Records to process:

----------

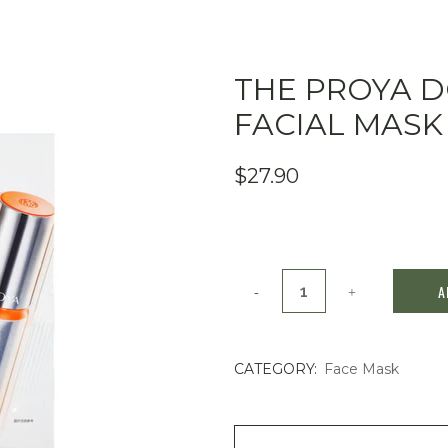
THE PROYA 
FACIAL MASK
$
27.90
The
A
PROYA
Double-
CATEGORY:
Face Mask
Defense
Facial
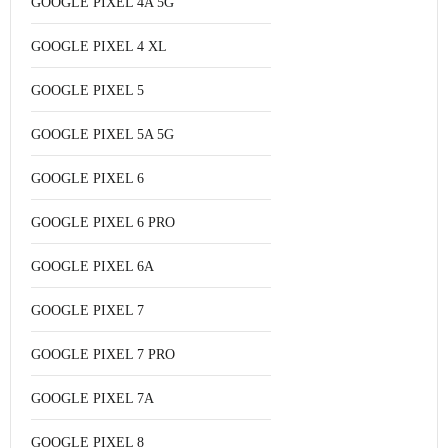
GOOGLE PIXEL 4A 5G
GOOGLE PIXEL 4 XL
GOOGLE PIXEL 5
GOOGLE PIXEL 5A 5G
GOOGLE PIXEL 6
GOOGLE PIXEL 6 PRO
GOOGLE PIXEL 6A
GOOGLE PIXEL 7
GOOGLE PIXEL 7 PRO
GOOGLE PIXEL 7A
GOOGLE PIXEL 8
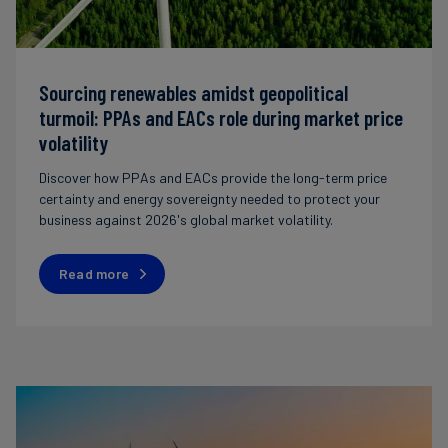
Sourcing renewables amidst geopolitical
turmoil: PPAs and EACs role during market price
volatility
Discover how PPAs and EACs provide the long-term price
certainty and energy sovereignty needed to protect your
business against 2026's global market volatility.
Read more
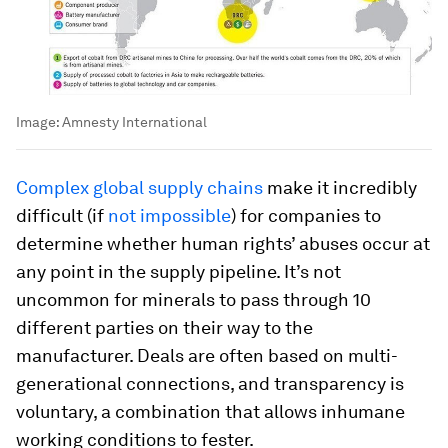
Image:
Amnesty International
Complex global supply chains
make it incredibly
difficult (if
not impossible
) for companies to
determine whether human rights’ abuses occur at
any point in the supply pipeline. It’s not
uncommon for minerals to pass through 10
different parties on their way to the
manufacturer. Deals are often based on multi-
generational connections, and transparency is
voluntary, a combination that allows inhumane
working conditions to fester.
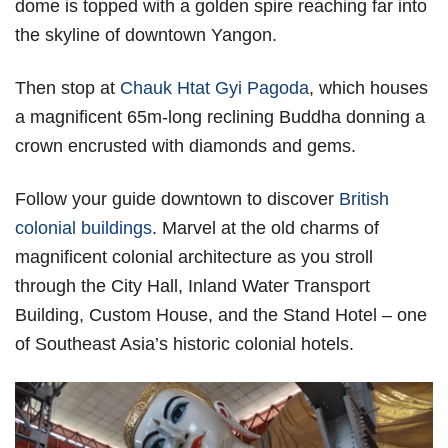
dome is topped with a golden spire reaching far into
the skyline of downtown Yangon.
Then stop at
Chauk Htat Gyi Pagoda
, which houses
a magnificent 65m-long reclining Buddha donning a
crown encrusted with diamonds and gems.
Follow your guide downtown to discover
British
colonial buildings
. Marvel at the old charms of
magnificent colonial architecture as you stroll
through the City Hall, Inland Water Transport
Building, Custom House, and the Stand Hotel – one
of Southeast Asia’s historic colonial hotels.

----------

Work task:
For this exercise, repeat word for word only the lines from the one containing "determine whether human" through the end of the data, including both. Pictures do not go in the copy.

Answer for the task:
determine whether human rights’ abuses occur at
any point in the supply pipeline. It’s not
uncommon for minerals to pass through 10
different parties on their way to the
manufacturer. Deals are often based on multi-
generational connections, and transparency is
voluntary, a combination that allows inhumane
working conditions to fester.
dome is topped with a golden spire reaching far into
the skyline of downtown Yangon.
Then stop at
Chauk Htat Gyi Pagoda
, which houses
a magnificent 65m-long reclining Buddha donning a
crown encrusted with diamonds and gems.
Follow your guide downtown to discover
British
colonial buildings
. Marvel at the old charms of
magnificent colonial architecture as you stroll
through the City Hall, Inland Water Transport
Building, Custom House, and the Stand Hotel – one
of Southeast Asia’s historic colonial hotels.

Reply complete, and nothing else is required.